» **Work to be completed**: The records are to be repeated exactly, and any images in them are to be dropped.
╭─ Provided material
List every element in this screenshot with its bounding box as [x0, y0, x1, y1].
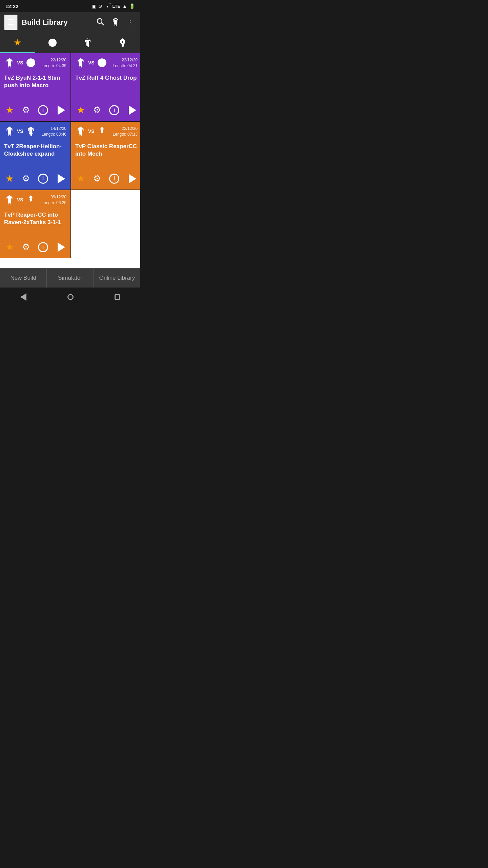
settings-button-5[interactable]: ⚙ — [21, 240, 31, 254]
card-header-2: VS 22/12/20 Length: 04:21 — [75, 57, 138, 69]
card-title-2: TvZ Ruff 4 Ghost Drop — [75, 72, 138, 99]
race-filter-button[interactable] — [108, 14, 123, 31]
favorite-button-4[interactable]: ★ — [75, 172, 86, 185]
race1-icon-1 — [4, 57, 15, 68]
star-tab-icon: ★ — [14, 37, 21, 48]
home-icon — [67, 294, 74, 300]
nav-simulator[interactable]: Simulator — [47, 269, 94, 288]
info-icon-2: i — [109, 105, 119, 115]
status-icons: ▣ ⊙ LTE ▲ 🔋 — [92, 3, 135, 9]
card-actions-5: ★ ⚙ i — [4, 239, 66, 254]
svg-point-1 — [97, 19, 102, 23]
more-options-button[interactable]: ⋮ — [124, 16, 136, 29]
settings-button-2[interactable]: ⚙ — [92, 103, 102, 117]
svg-point-6 — [31, 61, 33, 62]
gear-icon-1: ⚙ — [22, 105, 30, 115]
search-button[interactable] — [94, 15, 107, 30]
race1-icon-3 — [4, 126, 15, 137]
nav-new-build[interactable]: New Build — [0, 269, 47, 288]
favorite-button-3[interactable]: ★ — [4, 172, 15, 185]
card-header-5: VS 09/12/20 Length: 06:20 — [4, 194, 66, 206]
tab-zerg[interactable] — [35, 33, 70, 53]
info-icon-1: i — [38, 105, 48, 115]
simulator-label: Simulator — [58, 275, 82, 281]
settings-button-3[interactable]: ⚙ — [21, 172, 31, 185]
empty-cell — [71, 190, 140, 258]
recent-button[interactable] — [115, 294, 120, 300]
card-actions-2: ★ ⚙ i — [75, 102, 138, 117]
back-icon — [20, 293, 26, 301]
bottom-nav: New Build Simulator Online Library — [0, 268, 140, 288]
back-button[interactable] — [20, 293, 26, 301]
card-title-3: TvT 2Reaper-Hellion-Cloakshee expand — [4, 140, 66, 167]
race-vs-1: VS — [4, 57, 36, 68]
card-date-5: 09/12/20 Length: 06:20 — [42, 194, 66, 206]
play-icon-3 — [58, 174, 65, 183]
svg-point-8 — [102, 61, 104, 62]
protoss-tab-icon — [118, 38, 128, 48]
app-bar-title: Build Library — [18, 18, 94, 27]
gear-icon-2: ⚙ — [93, 105, 101, 115]
star-filled-icon-1: ★ — [5, 104, 14, 116]
info-icon-4: i — [109, 174, 119, 184]
terran-tab-icon — [83, 38, 93, 48]
vs-text-2: VS — [88, 60, 95, 65]
race2-icon-1 — [25, 57, 36, 68]
info-button-1[interactable]: i — [37, 104, 49, 117]
card-header-3: VS 14/12/20 Length: 03:46 — [4, 126, 66, 137]
settings-button-4[interactable]: ⚙ — [92, 172, 102, 185]
build-card-3: VS 14/12/20 Length: 03:46 TvT 2Reaper-He… — [0, 122, 70, 190]
build-card-2: VS 22/12/20 Length: 04:21 TvZ Ruff 4 Gho… — [71, 53, 140, 121]
race2-icon-4 — [97, 126, 107, 137]
play-button-2[interactable] — [126, 104, 138, 116]
lte-icon: LTE — [113, 4, 121, 9]
card-date-1: 22/12/20 Length: 04:39 — [42, 57, 66, 69]
app-bar-actions: ⋮ — [94, 14, 136, 31]
new-build-label: New Build — [10, 275, 36, 281]
info-button-2[interactable]: i — [108, 104, 121, 117]
card-title-4: TvP Classic ReaperCC into Mech — [75, 140, 138, 167]
race-vs-2: VS — [75, 57, 107, 68]
settings-button-1[interactable]: ⚙ — [21, 103, 31, 117]
favorite-button-1[interactable]: ★ — [4, 103, 15, 117]
signal-icon: ▲ — [122, 3, 127, 9]
home-button[interactable] — [67, 294, 74, 300]
info-button-5[interactable]: i — [37, 241, 49, 254]
status-bar: 12:22 ▣ ⊙ LTE ▲ 🔋 — [0, 0, 140, 12]
play-icon-4 — [129, 174, 136, 183]
gear-icon-4: ⚙ — [93, 173, 101, 184]
play-button-5[interactable] — [55, 241, 66, 253]
menu-button[interactable]: ☰ — [4, 15, 18, 30]
svg-point-7 — [100, 61, 102, 62]
vs-text-5: VS — [17, 197, 23, 202]
card-date-2: 22/12/20 Length: 04:21 — [113, 57, 138, 69]
race-vs-3: VS — [4, 126, 36, 137]
svg-point-3 — [51, 41, 52, 42]
svg-point-4 — [53, 41, 54, 42]
favorite-button-2[interactable]: ★ — [75, 103, 86, 117]
card-title-1: TvZ ByuN 2-1-1 Stim push into Macro — [4, 72, 66, 99]
play-button-3[interactable] — [55, 173, 66, 185]
info-button-3[interactable]: i — [37, 172, 49, 185]
race2-icon-5 — [25, 194, 36, 205]
race2-icon-2 — [97, 57, 107, 68]
wifi-icon — [104, 3, 110, 9]
race2-icon-3 — [25, 126, 36, 137]
play-button-4[interactable] — [126, 173, 138, 185]
nav-online-library[interactable]: Online Library — [94, 269, 140, 288]
vs-text-4: VS — [88, 129, 95, 134]
app-bar: ☰ Build Library ⋮ — [0, 12, 140, 33]
recent-icon — [115, 294, 120, 300]
card-date-4: 22/12/20 Length: 07:13 — [113, 126, 138, 137]
tab-bar: ★ — [0, 33, 140, 53]
card-actions-4: ★ ⚙ i — [75, 170, 138, 185]
play-button-1[interactable] — [55, 104, 66, 116]
favorite-button-5[interactable]: ★ — [4, 240, 15, 254]
builds-grid: VS 22/12/20 Length: 04:39 TvZ ByuN 2-1-1… — [0, 53, 140, 258]
tab-protoss[interactable] — [105, 33, 141, 53]
info-icon-5: i — [38, 242, 48, 252]
tab-terran[interactable] — [70, 33, 105, 53]
tab-favorites[interactable]: ★ — [0, 33, 35, 53]
info-button-4[interactable]: i — [108, 172, 121, 185]
race1-icon-2 — [75, 57, 86, 68]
╰─
» **Result of this task**:
List every element in this screenshot with its bounding box as [x0, y0, x1, y1].
settings-button-5[interactable]: ⚙ — [21, 240, 31, 254]
card-header-2: VS 22/12/20 Length: 04:21 — [75, 57, 138, 69]
card-title-2: TvZ Ruff 4 Ghost Drop — [75, 72, 138, 99]
race-filter-button[interactable] — [108, 14, 123, 31]
favorite-button-4[interactable]: ★ — [75, 172, 86, 185]
race1-icon-1 — [4, 57, 15, 68]
star-tab-icon: ★ — [14, 37, 21, 48]
home-icon — [67, 294, 74, 300]
nav-simulator[interactable]: Simulator — [47, 269, 94, 288]
info-icon-2: i — [109, 105, 119, 115]
status-icons: ▣ ⊙ LTE ▲ 🔋 — [92, 3, 135, 9]
card-actions-5: ★ ⚙ i — [4, 239, 66, 254]
svg-point-1 — [97, 19, 102, 23]
more-options-button[interactable]: ⋮ — [124, 16, 136, 29]
settings-button-2[interactable]: ⚙ — [92, 103, 102, 117]
svg-point-6 — [31, 61, 33, 62]
gear-icon-1: ⚙ — [22, 105, 30, 115]
search-button[interactable] — [94, 15, 107, 30]
race1-icon-3 — [4, 126, 15, 137]
nav-new-build[interactable]: New Build — [0, 269, 47, 288]
favorite-button-3[interactable]: ★ — [4, 172, 15, 185]
card-header-5: VS 09/12/20 Length: 06:20 — [4, 194, 66, 206]
tab-zerg[interactable] — [35, 33, 70, 53]
info-icon-1: i — [38, 105, 48, 115]
simulator-label: Simulator — [58, 275, 82, 281]
settings-button-3[interactable]: ⚙ — [21, 172, 31, 185]
empty-cell — [71, 190, 140, 258]
recent-button[interactable] — [115, 294, 120, 300]
card-actions-2: ★ ⚙ i — [75, 102, 138, 117]
back-icon — [20, 293, 26, 301]
bottom-nav: New Build Simulator Online Library — [0, 268, 140, 288]
back-button[interactable] — [20, 293, 26, 301]
card-title-3: TvT 2Reaper-Hellion-Cloakshee expand — [4, 140, 66, 167]
race-vs-1: VS — [4, 57, 36, 68]
card-date-5: 09/12/20 Length: 06:20 — [42, 194, 66, 206]
play-icon-3 — [58, 174, 65, 183]
svg-point-8 — [102, 61, 104, 62]
protoss-tab-icon — [118, 38, 128, 48]
app-bar-title: Build Library — [18, 18, 94, 27]
gear-icon-2: ⚙ — [93, 105, 101, 115]
star-filled-icon-1: ★ — [5, 104, 14, 116]
info-icon-4: i — [109, 174, 119, 184]
terran-tab-icon — [83, 38, 93, 48]
vs-text-2: VS — [88, 60, 95, 65]
race2-icon-1 — [25, 57, 36, 68]
info-button-1[interactable]: i — [37, 104, 49, 117]
card-header-3: VS 14/12/20 Length: 03:46 — [4, 126, 66, 137]
settings-button-4[interactable]: ⚙ — [92, 172, 102, 185]
build-card-3: VS 14/12/20 Length: 03:46 TvT 2Reaper-He… — [0, 122, 70, 190]
build-card-2: VS 22/12/20 Length: 04:21 TvZ Ruff 4 Gho… — [71, 53, 140, 121]
race2-icon-4 — [97, 126, 107, 137]
play-button-2[interactable] — [126, 104, 138, 116]
lte-icon: LTE — [113, 4, 121, 9]
card-date-1: 22/12/20 Length: 04:39 — [42, 57, 66, 69]
app-bar-actions: ⋮ — [94, 14, 136, 31]
new-build-label: New Build — [10, 275, 36, 281]
info-button-2[interactable]: i — [108, 104, 121, 117]
card-title-4: TvP Classic ReaperCC into Mech — [75, 140, 138, 167]
race-vs-2: VS — [75, 57, 107, 68]
settings-button-1[interactable]: ⚙ — [21, 103, 31, 117]
favorite-button-1[interactable]: ★ — [4, 103, 15, 117]
signal-icon: ▲ — [122, 3, 127, 9]
home-button[interactable] — [67, 294, 74, 300]
info-button-5[interactable]: i — [37, 241, 49, 254]
status-bar: 12:22 ▣ ⊙ LTE ▲ 🔋 — [0, 0, 140, 12]
play-icon-4 — [129, 174, 136, 183]
gear-icon-4: ⚙ — [93, 173, 101, 184]
play-button-5[interactable] — [55, 241, 66, 253]
menu-button[interactable]: ☰ — [4, 15, 18, 30]
svg-point-7 — [100, 61, 102, 62]
vs-text-5: VS — [17, 197, 23, 202]
card-date-2: 22/12/20 Length: 04:21 — [113, 57, 138, 69]
race-vs-3: VS — [4, 126, 36, 137]
svg-point-3 — [51, 41, 52, 42]
svg-point-4 — [53, 41, 54, 42]
favorite-button-2[interactable]: ★ — [75, 103, 86, 117]
card-title-1: TvZ ByuN 2-1-1 Stim push into Macro — [4, 72, 66, 99]
play-button-3[interactable] — [55, 173, 66, 185]
info-button-3[interactable]: i — [37, 172, 49, 185]
race2-icon-5 — [25, 194, 36, 205]
race2-icon-2 — [97, 57, 107, 68]
wifi-icon — [104, 3, 110, 9]
race2-icon-3 — [25, 126, 36, 137]
play-button-4[interactable] — [126, 173, 138, 185]
nav-online-library[interactable]: Online Library — [94, 269, 140, 288]
vs-text-4: VS — [88, 129, 95, 134]
app-bar: ☰ Build Library ⋮ — [0, 12, 140, 33]
recent-icon — [115, 294, 120, 300]
card-date-4: 22/12/20 Length: 07:13 — [113, 126, 138, 137]
tab-bar: ★ — [0, 33, 140, 53]
card-actions-4: ★ ⚙ i — [75, 170, 138, 185]
play-button-1[interactable] — [55, 104, 66, 116]
favorite-button-5[interactable]: ★ — [4, 240, 15, 254]
builds-grid: VS 22/12/20 Length: 04:39 TvZ ByuN 2-1-1… — [0, 53, 140, 258]
tab-protoss[interactable] — [105, 33, 141, 53]
info-icon-5: i — [38, 242, 48, 252]
tab-terran[interactable] — [70, 33, 105, 53]
tab-favorites[interactable]: ★ — [0, 33, 35, 53]
info-button-4[interactable]: i — [108, 172, 121, 185]
race1-icon-2 — [75, 57, 86, 68]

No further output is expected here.